“You can’t possibly succeed without [My Pet Issue]”

There’s a particular conversational move that I’ve noticed people making over the past couple years. I’ve also noticed myself making it. The move goes:

“You can’t possibly succeed without X”, where X is whatever principle the person is arguing for.

(Where “succeed” means “have a functioning rationality community /​ have a functioning organization /​ solve friendly AI /​ etc”)

This is not always false. But, I am pretty suspicious of this move.

(I’ve seen it from people from a variety of worldviews. This is not a dig on any one particular faction from local-politics. And again, I do this myself).

When I do the move, my current introspective TAP goes something like: “Hmm. Okay, is this actually true? Is it impossible to succeed without my pet-issue-of-the-day? Upon reflection, obviously not. I legit think it’s harder. There’s a reason I started caring about my pet-issue in the first place. But ‘impossible’ is a word that was clearly generated by my political rationalization mind. How much harder is it, exactly? Why do I believe that?”)

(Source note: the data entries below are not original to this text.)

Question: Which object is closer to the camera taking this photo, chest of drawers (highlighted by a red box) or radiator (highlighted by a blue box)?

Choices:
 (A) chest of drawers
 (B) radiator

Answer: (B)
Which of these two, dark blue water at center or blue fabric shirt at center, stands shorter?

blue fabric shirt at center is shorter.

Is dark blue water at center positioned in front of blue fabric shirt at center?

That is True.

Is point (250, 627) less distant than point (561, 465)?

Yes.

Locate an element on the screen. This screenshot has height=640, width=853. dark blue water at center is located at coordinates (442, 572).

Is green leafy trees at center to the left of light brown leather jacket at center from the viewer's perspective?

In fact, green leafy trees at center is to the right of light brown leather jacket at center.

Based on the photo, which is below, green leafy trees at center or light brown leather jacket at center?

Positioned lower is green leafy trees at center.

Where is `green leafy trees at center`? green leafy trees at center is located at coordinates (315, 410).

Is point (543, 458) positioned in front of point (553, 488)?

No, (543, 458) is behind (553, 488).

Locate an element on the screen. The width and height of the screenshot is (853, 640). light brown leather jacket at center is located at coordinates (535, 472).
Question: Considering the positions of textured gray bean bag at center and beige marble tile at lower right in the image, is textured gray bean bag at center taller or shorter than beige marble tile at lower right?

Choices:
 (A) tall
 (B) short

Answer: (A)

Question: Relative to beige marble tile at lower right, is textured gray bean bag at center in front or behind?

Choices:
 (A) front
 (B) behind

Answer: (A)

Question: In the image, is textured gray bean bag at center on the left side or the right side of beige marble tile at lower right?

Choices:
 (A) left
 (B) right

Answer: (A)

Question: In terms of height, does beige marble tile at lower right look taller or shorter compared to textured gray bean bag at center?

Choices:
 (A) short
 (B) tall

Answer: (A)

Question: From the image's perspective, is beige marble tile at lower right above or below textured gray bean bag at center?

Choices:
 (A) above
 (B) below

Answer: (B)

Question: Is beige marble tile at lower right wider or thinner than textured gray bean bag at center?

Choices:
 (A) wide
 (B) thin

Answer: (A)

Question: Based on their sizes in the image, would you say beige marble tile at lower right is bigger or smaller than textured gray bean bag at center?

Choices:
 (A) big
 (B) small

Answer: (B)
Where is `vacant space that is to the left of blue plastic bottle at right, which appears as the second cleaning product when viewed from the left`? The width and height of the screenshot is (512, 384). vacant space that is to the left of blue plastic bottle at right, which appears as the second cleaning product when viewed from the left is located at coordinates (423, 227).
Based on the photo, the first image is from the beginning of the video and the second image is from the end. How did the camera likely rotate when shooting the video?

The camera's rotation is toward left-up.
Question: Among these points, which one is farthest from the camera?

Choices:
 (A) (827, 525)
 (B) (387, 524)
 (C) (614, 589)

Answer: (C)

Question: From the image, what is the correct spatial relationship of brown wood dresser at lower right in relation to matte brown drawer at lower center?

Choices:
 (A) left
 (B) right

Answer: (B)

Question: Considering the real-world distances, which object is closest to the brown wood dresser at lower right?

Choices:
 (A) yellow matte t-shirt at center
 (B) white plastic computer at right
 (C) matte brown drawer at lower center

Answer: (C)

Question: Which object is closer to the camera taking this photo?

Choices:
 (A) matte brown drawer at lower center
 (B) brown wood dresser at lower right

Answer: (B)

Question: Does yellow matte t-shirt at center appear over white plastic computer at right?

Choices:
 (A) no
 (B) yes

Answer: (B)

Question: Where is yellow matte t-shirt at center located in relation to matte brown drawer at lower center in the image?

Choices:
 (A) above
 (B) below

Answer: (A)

In general, there are incentives (and cognitive biases) to exaggerate the importance of your plans. I think this is partly for political reasons, and partly for motivational reasons – it’s hard to get excited enough about your own plans if you don’t believe they’ll have outsized effects. (A smaller version of this, common on my web development team, is someone saying “if we just implemented Feature X we’re get a 20% improvement on Metric Y”, and the actual answer was we got, like, a 2% improvement, and it was worth it. But, like, the 20% figure was clearly ridiculous).

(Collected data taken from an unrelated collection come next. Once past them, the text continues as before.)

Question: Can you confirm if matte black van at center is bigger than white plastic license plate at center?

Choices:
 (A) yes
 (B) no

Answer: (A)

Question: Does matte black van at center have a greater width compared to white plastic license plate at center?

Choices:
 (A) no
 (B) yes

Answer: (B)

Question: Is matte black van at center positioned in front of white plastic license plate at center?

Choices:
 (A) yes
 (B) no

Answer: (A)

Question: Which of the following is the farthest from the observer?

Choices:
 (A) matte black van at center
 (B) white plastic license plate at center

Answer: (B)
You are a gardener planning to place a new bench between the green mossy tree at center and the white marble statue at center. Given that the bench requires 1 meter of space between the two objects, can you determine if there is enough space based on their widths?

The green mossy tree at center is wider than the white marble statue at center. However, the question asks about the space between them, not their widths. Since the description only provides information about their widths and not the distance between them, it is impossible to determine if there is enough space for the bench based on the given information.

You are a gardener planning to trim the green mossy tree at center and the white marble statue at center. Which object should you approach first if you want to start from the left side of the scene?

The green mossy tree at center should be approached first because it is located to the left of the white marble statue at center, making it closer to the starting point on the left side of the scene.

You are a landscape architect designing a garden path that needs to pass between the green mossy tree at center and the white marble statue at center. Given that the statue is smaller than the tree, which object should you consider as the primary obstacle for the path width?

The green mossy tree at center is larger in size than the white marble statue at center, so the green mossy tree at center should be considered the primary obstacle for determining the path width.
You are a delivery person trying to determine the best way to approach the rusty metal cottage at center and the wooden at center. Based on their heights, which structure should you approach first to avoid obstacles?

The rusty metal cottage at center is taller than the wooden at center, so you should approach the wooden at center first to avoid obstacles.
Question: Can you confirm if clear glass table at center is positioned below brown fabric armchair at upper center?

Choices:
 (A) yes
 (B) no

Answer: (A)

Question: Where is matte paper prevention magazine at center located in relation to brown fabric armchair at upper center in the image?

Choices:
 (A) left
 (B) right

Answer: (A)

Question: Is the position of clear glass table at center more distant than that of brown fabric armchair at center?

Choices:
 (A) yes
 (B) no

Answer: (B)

“It’s impossible” is an easier yellow-flag to notice than “my numbers are bigger than what other people think are reasonable”. But in both cases, I think it’s a useful thing to train yourself to notice, and I think “try to build an explicit quantitative model” is a good immune response. Sometimes the thing is actually impossible, and your model checks out. But I’m willing to bet if you’re bringing this up in a social context where you think an abstract principle is at stake, it’s probably wrong.